Author: Denis Avetisyan
A new approach combines graph neural networks with large language models to forecast congestion in major ports and provide clear, understandable explanations for potential disruptions.

This work introduces AIS-TGNN, a framework leveraging spatiotemporal analysis of AIS data with LLM-grounded explainability for improved maritime congestion prediction.
Predicting port congestion is critical for global supply chain resilience, yet existing systems often lack the transparency needed for effective operational response. This is addressed in ‘LLM-Grounded Explainability for Port Congestion Prediction via Temporal Graph Attention Networks’, which introduces a novel framework-AIS-TGNN-that combines spatiotemporal graph analysis with large language models to not only forecast congestion but also generate interpretable explanations grounded in model evidence. Experiments utilizing Automatic Identification System (AIS) data from the Ports of Los Angeles and Long Beach demonstrate improved predictive performance-achieving an AUC of 0.761-alongside explanations with 99.6% directional consistency. Could this approach pave the way for more auditable and actionable AI systems in maritime logistics and beyond?
Decoding the Chaos: Predicting Port Congestion
The intricate web of global supply chains faces escalating vulnerability due to port congestion, a phenomenon with far-reaching economic consequences. Modern just-in-time inventory management, while efficient, leaves little buffer for delays; consequently, even localized congestion can trigger ripple effects across continents. Recent years have demonstrated this acutely, with major ports experiencing backlogs that disrupted manufacturing, increased consumer prices, and contributed to inflationary pressures. These disruptions aren’t limited to specific goods; everything from raw materials and agricultural products to finished consumer items are susceptible. The increasing scale of container ships, coupled with landside infrastructure limitations and labor shortages, further exacerbates the issue, turning isolated incidents into systemic risks for the global economy. Ultimately, the efficiency of international trade hinges on the ability to move goods seamlessly through these critical maritime hubs.
Current approaches to forecasting port congestion frequently rely on lagging indicators and historical averages, proving inadequate in the face of increasingly dynamic and unpredictable global events. These methods often fail to account for the complex interplay of factors – from geopolitical instability and unexpected surges in demand to logistical bottlenecks and labor disputes – which can rapidly transform normal operations into crippling delays. Consequently, a shift towards proactive, data-driven solutions is essential. Such solutions must not only predict the likelihood of congestion but also offer clear, interpretable explanations of the contributing factors, enabling stakeholders to anticipate disruptions, optimize resource allocation, and implement effective mitigation strategies within the intricate maritime logistics network.
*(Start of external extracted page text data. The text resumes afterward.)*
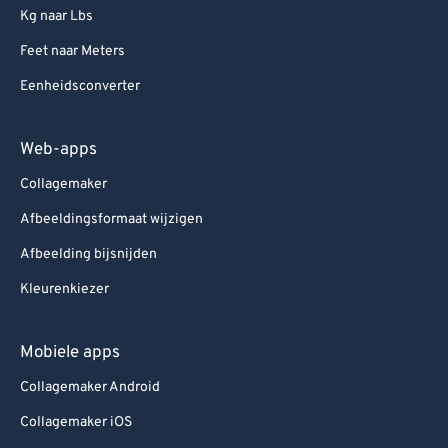
Kg naar Lbs
Feet naar Meters
Eenheidsconverter
Web-apps
Collagemaker
Afbeeldingsformaat wijzigen
Afbeelding bijsnijden
Kleurenkiezer
Mobiele apps
Collagemaker Android
Collagemaker iOS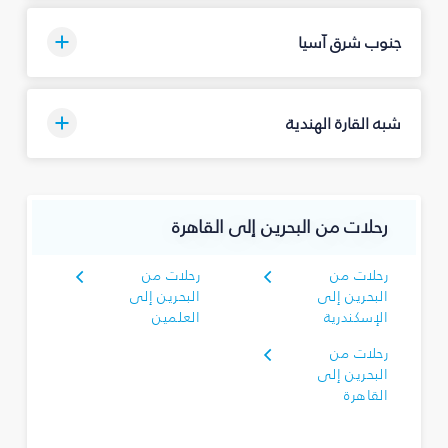
جنوب شرق آسيا
شبه القارة الهندية
رحلات من البحرين إلى القاهرة
رحلات من
رحلات من
البحرين إلى
البحرين إلى
الإسكندرية
العلمين
رحلات من
البحرين إلى
القاهرة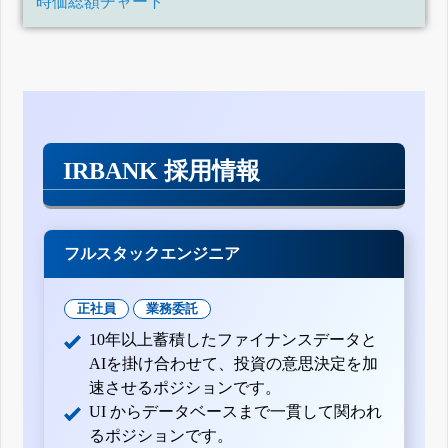
時価総額チャート
IRBANK 採用情報
フルスタックエンジニア
正社員
業務委託
10年以上蓄積したファイナンスデータと
AIを掛け合わせて、投資の意思決定を加
速させるポジションです。
UI からデータベースまで一貫して関われ
るポジションです。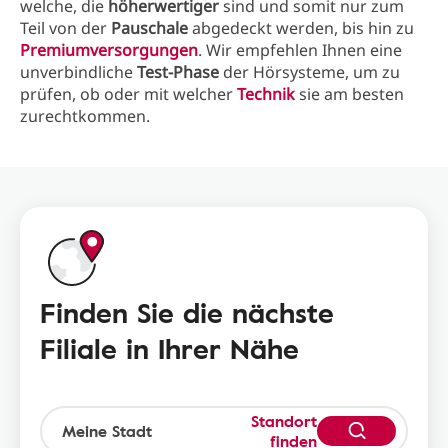
welche, die
höherwertiger
sind und somit nur zum
Teil von der
Pauschale
abgedeckt werden, bis hin zu
Premiumversorgungen
. Wir empfehlen Ihnen eine
unverbindliche
Test-Phase
der Hörsysteme, um zu
prüfen, ob oder mit welcher
Technik
sie am besten
zurechtkommen.
Finden Sie die nächste
Filiale in Ihrer Nähe
Standort
finden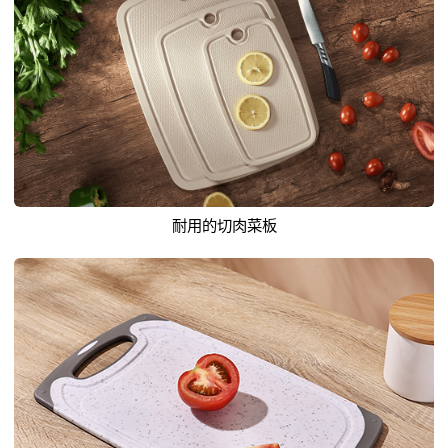
耐用的切肉菜板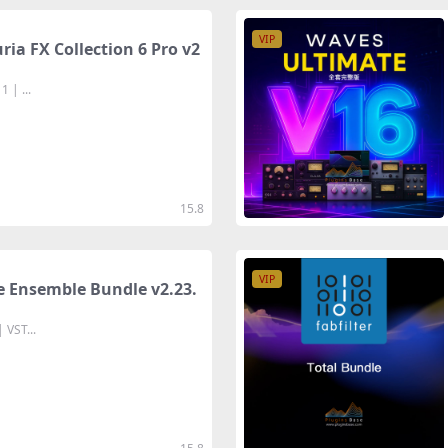
VIP
X Collection 6 Pro v2
 | ...
15.8
VIP
semble Bundle v2.23.
 VST...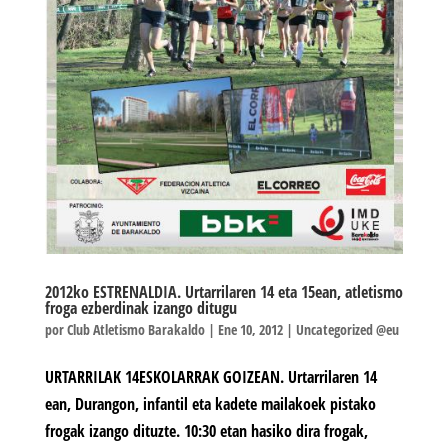
2012ko ESTRENALDIA. Urtarrilaren 14 eta 15ean, atletismo
froga ezberdinak izango ditugu
por
Club Atletismo Barakaldo
|
Ene 10, 2012
|
Uncategorized @eu
URTARRILAK 14ESKOLARRAK GOIZEAN. Urtarrilaren 14
ean, Durangon, infantil eta kadete mailakoek pistako
frogak izango dituzte. 10:30 etan hasiko dira frogak,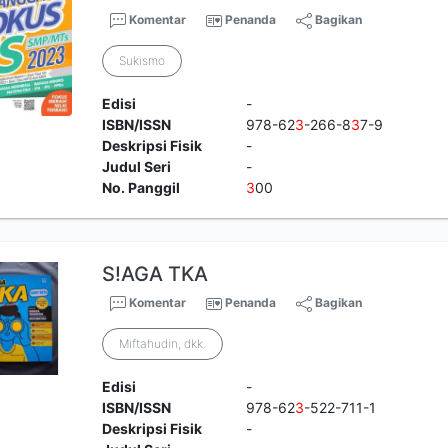
Komentar
Penanda
Bagikan
Sukismo
Edisi
-
ISBN/ISSN
978-62
3
-266-8
3
7-9
Deskripsi Fisik
-
Judul Seri
-
No. Panggil
3
00
S!AGA TKA
Komentar
Penanda
Bagikan
Miftahudin, dkk.
Edisi
-
ISBN/ISSN
978-62
3
-522-711-1
Deskripsi Fisik
-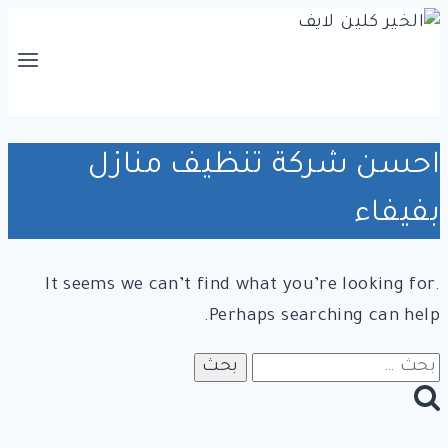
التجاوز
إلى
المحتوى
احسن شركة تنظيف منازل
بفيفاء
It seems we can’t find what you’re looking for.
Perhaps searching can help.
البحث
عن: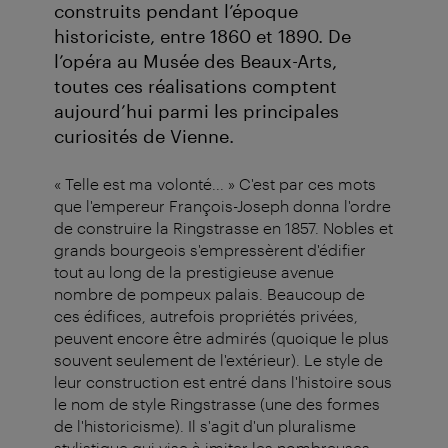
construits pendant l’époque
historiciste, entre 1860 et 1890. De
l’opéra au Musée des Beaux-Arts,
toutes ces réalisations comptent
aujourd’hui parmi les principales
curiosités de Vienne.
« Telle est ma volonté... » C'est par ces mots
que l'empereur François-Joseph donna l'ordre
de construire la Ringstrasse en 1857. Nobles et
grands bourgeois s'empressèrent d'édifier
tout au long de la prestigieuse avenue
nombre de pompeux palais. Beaucoup de
ces édifices, autrefois propriétés privées,
peuvent encore être admirés (quoique le plus
souvent seulement de l'extérieur). Le style de
leur construction est entré dans l'histoire sous
le nom de style Ringstrasse (une des formes
de l'historicisme). Il s'agit d'un pluralisme
stylistique qui vise à imiter les nombreuses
The ability to accurately forecast port congestion and, crucially, explain those predictions is becoming paramount for resilient maritime logistics. Beyond simply knowing a disruption is likely, stakeholders – from shipping companies to inland transport providers and warehouse operators – require insight into why a bottleneck is forming. This understanding allows for proactive mitigation strategies, such as rerouting vessels, pre-positioning resources, and adjusting schedules to minimize delays and associated costs. Without interpretable forecasts, the potential for cascading failures throughout the supply chain increases significantly, hindering efficient resource allocation and ultimately impacting global trade. Effective prediction, coupled with transparent explanations of contributing factors – like vessel bunching, equipment imbalances, or labor shortages – transforms reactive crisis management into a proactive, optimized network.
AIS-TGNN: A Framework for Seeing Through the Fog
The AIS-TGNN framework integrates a Temporal Graph Attention Network (TGAT) with a Large Language Model (LLM) Explanation Module to address the challenges of both predicting and interpreting port congestion. The TGAT component processes Automatic Identification System (AIS) data, constructing a dynamic graph representing vessel interactions and locations over time. This allows the model to capture complex dependencies crucial for understanding congestion patterns. Following the TGAT’s predictive output, the LLM Explanation Module analyzes the graph’s learned representations to generate human-readable explanations regarding the factors contributing to predicted congestion levels, thereby moving beyond simple forecasting to provide actionable insights.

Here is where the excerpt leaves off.